# Salt Fork Crappie Mount



## BABS (Feb 4, 2005)

Here are a few pictures of the two Crappie I caught in March 2012 out of Salt Fork. The largest fish was 16.75" and weighed 3.2lbs. The other fish was 16" and weighed 3lbs.


----------



## I_WALL_I (Apr 27, 2006)

Great catch's!! My biggest in March was only 15 1/2" on SF!! You seem to keep those crappie dialed in. Keep up the good work, I enjoy your' posts!


----------



## 9Left (Jun 23, 2012)

very good looking mounts too!


----------



## BABS (Feb 4, 2005)

The Crappies were mounted by "Big Jims Taxidermy" out of Strasburg.
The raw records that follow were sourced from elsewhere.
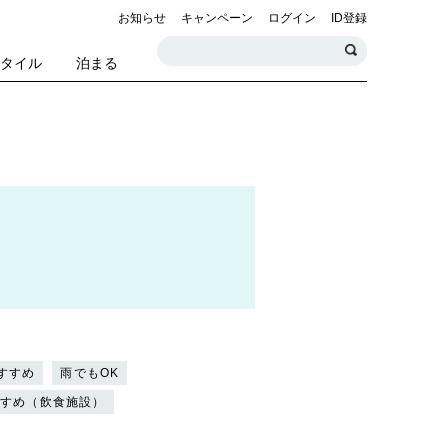
お知らせ
キャンペーン
ログイン
ID登録
スタイル
泊まる
すすめ
雨でもOK
すすめ（飲食施設）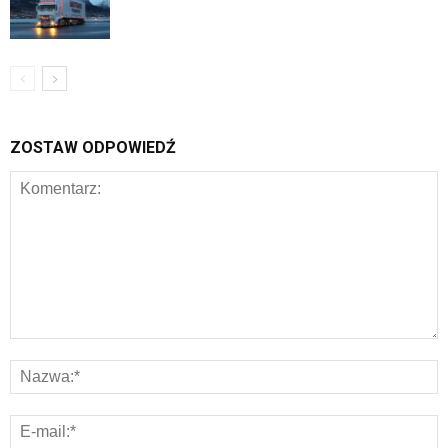
ZOSTAW ODPOWIEDŹ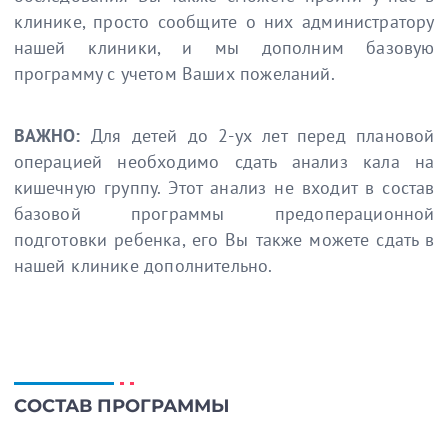
клинике, просто сообщите о них администратору
нашей клиники, и мы дополним базовую
программу с учетом Ваших пожеланий.
ВАЖНО:
Для детей до 2-ух лет перед плановой
операцией необходимо сдать анализ кала на
кишечную группу. Этот анализ не входит в состав
базовой программы предоперационной
подготовки ребенка, его Вы также можете сдать в
нашей клинике дополнительно.
СОСТАВ ПРОГРАММЫ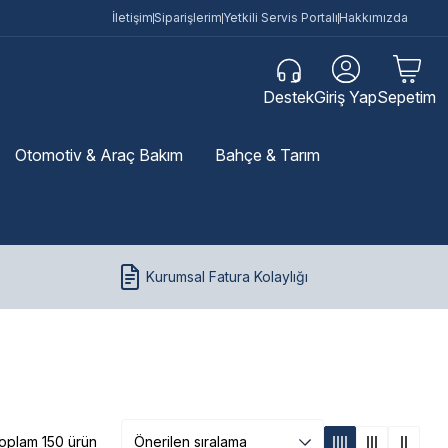
İletişim
Siparişlerim
Yetkili Servis Portalı
Hakkımızda
Destek
Giriş Yap
Sepetim
Otomotiv & Araç Bakım
Bahçe & Tarım
Kurumsal Fatura Kolaylığı
oplam 150 ürün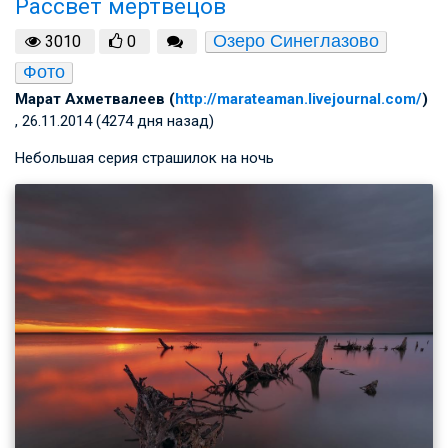
Рассвет мертвецов
Озеро Синеглазово
3010
0
Фото
Марат Ахметвалеев (
http://marateaman.livejournal.com/
)
, 26.11.2014 (4274 дня назад)
Небольшая серия страшилок на ночь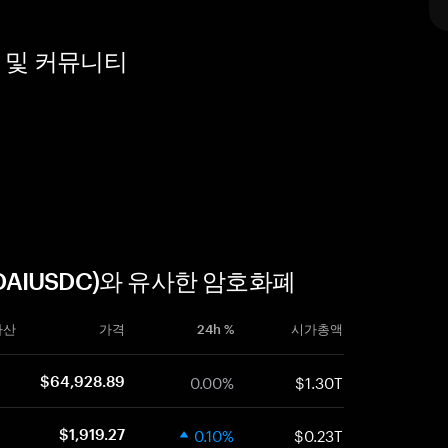
소스 및 커뮤니티
NIDAIUSDC)와 유사한 암호화폐
자산
가격
24h %
시가총액
0.00%
$1.30T
$64,928.89
0.10%
$0.23T
$1,919.27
He did great job!


----------



## dugworm (May 23, 2008)

Couple a nice fish for sure!


----------



## pjgraham2006 (Mar 27, 2006)

Beautiful mounting ! And very nice catc!!!


----------



## greendragon (Sep 20, 2007)

Nice job Babbs, Salt Fork really does have big crappie.


----------



## All Eyes (Jul 28, 2004)

Very nice! Those are some huge crappie! They did a great job on the taxidermy for you. Very natural looking.


----------